Stock return prediction using machine learning methods.
Historical stock data for Apple Inc. from Yahoo Finance up until the 30th of May, 2023.
df = yf.Ticker(ticker).history(period=period, prepost=True)
To predict whether or not the stock price will increase the following day.
df['Target'] = np.where(df['Close'].shift(-1) > df['Close'], 1, 0)
Based on the Open/Close plot and High/Low plot, the price of Apple's stock has been steadily increasing with some fluctuations. Also, the Volume chart shows a substantial increase in trading volume during the years 1998 and 2007. This can be attributed to significant events like the introduction of the iMac and the iPhone, as well as the overall growth of the technology sector during those periods.
Although the price difference increases as the stock price increases, the relative price change remains mostly consistent over the years.
The GradientBoostingClassifier is chosen for its strength in capturing non-linear relationships, assessing feature importance, and robustness to outliers and missing data.
from sklearn.ensemble import GradientBoostingClassifier
clf = GradientBoostingClassifier(random_state=0)
Backtesting is used to more accurately evaluate the model's performance across diverse market conditions and minimise the impact of market anomalies in the test set.
def backtest(model, X, y, init=1000, test=365, selector=None):
preds = pd.DataFrame()
for i in range(init, len(X), test):
# Train test split
X_train, X_test = X[:i], X[i:i+test]
y_train, y_test = y[:i], y[i:i+test]
close = X_test['Close'].copy()
# Feature selection
if selector is not None:
selector.fit(X_train, y_train)
selected = selector.get_support()
X_train, X_test = X_train.iloc[:, selected], X_test.iloc[:, selected]
# Fit model
model.fit(X_train, y_train)
temp = pd.concat([
close,
y_test,
pd.DataFrame(model.predict(X_test), columns=['y_pred'], index=y_test.index),
pd.DataFrame(model.predict_proba(X_test)[:,1], columns=['y_prob'], index=y_test.index)
], axis=1)
preds = pd.concat([preds, temp], axis=0)
return preds
To enhance the accuracy of the model, the following features have been added:
Feature | Details |
---|---|
SMA (Simple Moving Average) | Moving average of close prices. |
STD (Moving Standard Deviation) | Moving standard deviation of close prices. |
Last Dividend Payment Amount | Amount of the most recent dividend payment. |
Days Since Last Dividend Payment | Number of days passed since the last dividend payment. |
Days Since Last Stock Split | The number of days since the last stock split occurred. |
Bollinger Bands | Upper and lower bands that represent price volatility. |
RSI (Relative Strength Index) | A momentum oscillator that measures the speed and change of price movements. |
MACD (Moving Average Convergence Divergence) | A trend-following momentum indicator that calculates the relationship between two moving averages of a stock's price. |
Trend | The sum of the target value over the last seven days. |
Ratios of Various Features | Ratios of features such as High/Close, Low/Close, SMA_365/SMA_90, and others. |
To further improve the model, scikit-learn's SequentialFeatureSelector is used to select the most relevant features.

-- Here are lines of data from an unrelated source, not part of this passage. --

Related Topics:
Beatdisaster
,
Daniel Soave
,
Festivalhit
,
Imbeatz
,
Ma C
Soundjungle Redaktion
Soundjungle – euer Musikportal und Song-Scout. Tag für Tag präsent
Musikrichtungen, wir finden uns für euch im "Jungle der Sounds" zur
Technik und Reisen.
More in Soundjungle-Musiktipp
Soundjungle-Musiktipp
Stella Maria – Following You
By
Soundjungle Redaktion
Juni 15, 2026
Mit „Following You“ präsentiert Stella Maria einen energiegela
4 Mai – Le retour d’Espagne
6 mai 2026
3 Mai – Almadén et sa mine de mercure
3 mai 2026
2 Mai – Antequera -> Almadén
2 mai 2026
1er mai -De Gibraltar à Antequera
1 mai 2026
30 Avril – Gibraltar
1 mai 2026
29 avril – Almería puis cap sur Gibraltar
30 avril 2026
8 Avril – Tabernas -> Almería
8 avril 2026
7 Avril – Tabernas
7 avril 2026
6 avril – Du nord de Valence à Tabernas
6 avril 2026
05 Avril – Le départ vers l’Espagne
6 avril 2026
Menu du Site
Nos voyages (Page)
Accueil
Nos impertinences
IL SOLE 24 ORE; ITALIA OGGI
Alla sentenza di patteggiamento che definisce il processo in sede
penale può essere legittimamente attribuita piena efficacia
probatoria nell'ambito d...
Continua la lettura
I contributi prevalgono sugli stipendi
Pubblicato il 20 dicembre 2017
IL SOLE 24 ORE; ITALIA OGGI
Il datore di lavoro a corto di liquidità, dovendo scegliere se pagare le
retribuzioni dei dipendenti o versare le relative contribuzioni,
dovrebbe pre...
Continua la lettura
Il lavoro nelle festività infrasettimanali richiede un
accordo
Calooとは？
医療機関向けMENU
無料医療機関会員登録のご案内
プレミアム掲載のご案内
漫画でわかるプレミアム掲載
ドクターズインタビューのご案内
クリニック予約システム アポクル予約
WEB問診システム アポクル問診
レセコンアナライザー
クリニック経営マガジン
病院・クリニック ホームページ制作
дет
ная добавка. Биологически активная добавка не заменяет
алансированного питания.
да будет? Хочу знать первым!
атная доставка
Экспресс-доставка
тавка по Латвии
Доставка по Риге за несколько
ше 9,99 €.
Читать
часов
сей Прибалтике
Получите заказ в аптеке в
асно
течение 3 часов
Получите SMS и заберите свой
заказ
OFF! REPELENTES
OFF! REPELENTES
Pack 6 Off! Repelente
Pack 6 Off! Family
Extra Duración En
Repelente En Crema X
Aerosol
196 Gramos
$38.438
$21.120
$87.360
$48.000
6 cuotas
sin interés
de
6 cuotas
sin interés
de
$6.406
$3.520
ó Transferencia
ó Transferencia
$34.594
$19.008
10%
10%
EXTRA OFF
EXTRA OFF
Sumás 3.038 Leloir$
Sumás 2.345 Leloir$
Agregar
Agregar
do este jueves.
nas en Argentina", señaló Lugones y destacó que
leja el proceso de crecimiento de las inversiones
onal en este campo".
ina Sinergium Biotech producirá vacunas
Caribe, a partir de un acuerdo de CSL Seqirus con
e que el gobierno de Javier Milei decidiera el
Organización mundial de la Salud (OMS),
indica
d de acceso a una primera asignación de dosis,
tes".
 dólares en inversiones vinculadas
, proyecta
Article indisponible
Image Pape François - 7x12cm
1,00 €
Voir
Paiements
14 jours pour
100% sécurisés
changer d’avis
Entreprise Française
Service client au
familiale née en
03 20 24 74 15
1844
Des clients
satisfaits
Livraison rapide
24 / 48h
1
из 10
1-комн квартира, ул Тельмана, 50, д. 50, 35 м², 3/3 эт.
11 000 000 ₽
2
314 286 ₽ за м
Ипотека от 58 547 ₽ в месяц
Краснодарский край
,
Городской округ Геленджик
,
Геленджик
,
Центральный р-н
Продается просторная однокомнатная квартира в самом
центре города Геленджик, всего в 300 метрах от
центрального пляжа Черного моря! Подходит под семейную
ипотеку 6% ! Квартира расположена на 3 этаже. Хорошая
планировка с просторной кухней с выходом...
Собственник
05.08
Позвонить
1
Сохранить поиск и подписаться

from sklearn.feature_selection import SequentialFeatureSelector
selector = SequentialFeatureSelector(clf, n_features_to_select='auto', n_jobs=-1)
results = backtest(clf, X, y, selector=selector)
precision | recall | f1-score | |
---|---|---|---|
Original | 0.51 | 0.33 | 0.40 |
Augmented | 0.51 | 0.33 | 0.40 |
Aug. + FS | 0.51 | 0.43 | 0.47 |
The final results still leave much room for improvement, but they have clearly improved compared to the initial results.
Run the notebooks in the following order:
data_preparation.ipynb -> EDA.ipynb -> model.ipynb